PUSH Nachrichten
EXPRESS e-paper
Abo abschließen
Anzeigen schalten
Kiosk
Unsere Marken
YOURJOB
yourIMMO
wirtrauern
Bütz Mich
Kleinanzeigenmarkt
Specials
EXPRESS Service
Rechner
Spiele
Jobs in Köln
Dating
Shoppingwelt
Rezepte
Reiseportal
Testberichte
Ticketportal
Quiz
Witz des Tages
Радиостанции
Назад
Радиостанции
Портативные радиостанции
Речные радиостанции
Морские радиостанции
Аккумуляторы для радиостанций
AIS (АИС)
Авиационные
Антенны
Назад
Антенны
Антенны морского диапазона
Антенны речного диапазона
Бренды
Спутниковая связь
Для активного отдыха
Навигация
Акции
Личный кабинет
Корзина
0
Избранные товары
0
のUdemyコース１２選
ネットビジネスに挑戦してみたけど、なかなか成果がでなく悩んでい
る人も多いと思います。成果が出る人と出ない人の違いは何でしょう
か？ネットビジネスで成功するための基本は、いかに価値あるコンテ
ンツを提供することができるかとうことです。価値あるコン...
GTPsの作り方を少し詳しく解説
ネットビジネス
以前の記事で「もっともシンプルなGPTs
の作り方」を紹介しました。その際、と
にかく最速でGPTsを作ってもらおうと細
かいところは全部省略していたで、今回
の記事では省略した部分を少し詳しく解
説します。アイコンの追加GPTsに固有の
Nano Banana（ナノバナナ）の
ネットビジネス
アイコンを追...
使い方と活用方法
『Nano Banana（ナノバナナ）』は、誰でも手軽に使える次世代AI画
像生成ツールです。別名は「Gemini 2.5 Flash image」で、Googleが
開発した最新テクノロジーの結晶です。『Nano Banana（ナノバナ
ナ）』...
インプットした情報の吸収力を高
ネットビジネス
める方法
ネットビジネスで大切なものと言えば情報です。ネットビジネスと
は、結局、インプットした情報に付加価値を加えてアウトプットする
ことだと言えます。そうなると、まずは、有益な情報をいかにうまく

___

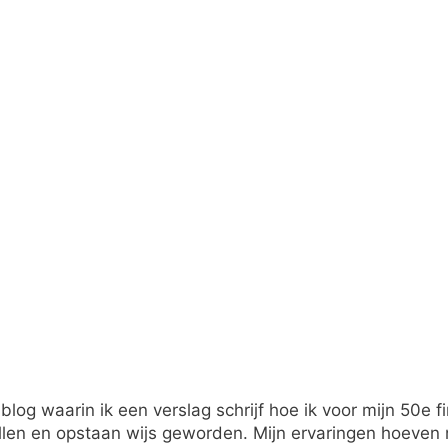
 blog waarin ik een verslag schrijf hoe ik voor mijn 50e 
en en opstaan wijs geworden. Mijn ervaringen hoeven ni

___

## Your goal
Take each line from the preceding material that contains "Banana" and copy it.

## Answer area
Nano Banana（ナノバナナ）の
『Nano Banana（ナノバナナ）』は、誰でも手軽に使える次世代AI画
開発した最新テクノロジーの結晶です。『Nano Banana（ナノバナ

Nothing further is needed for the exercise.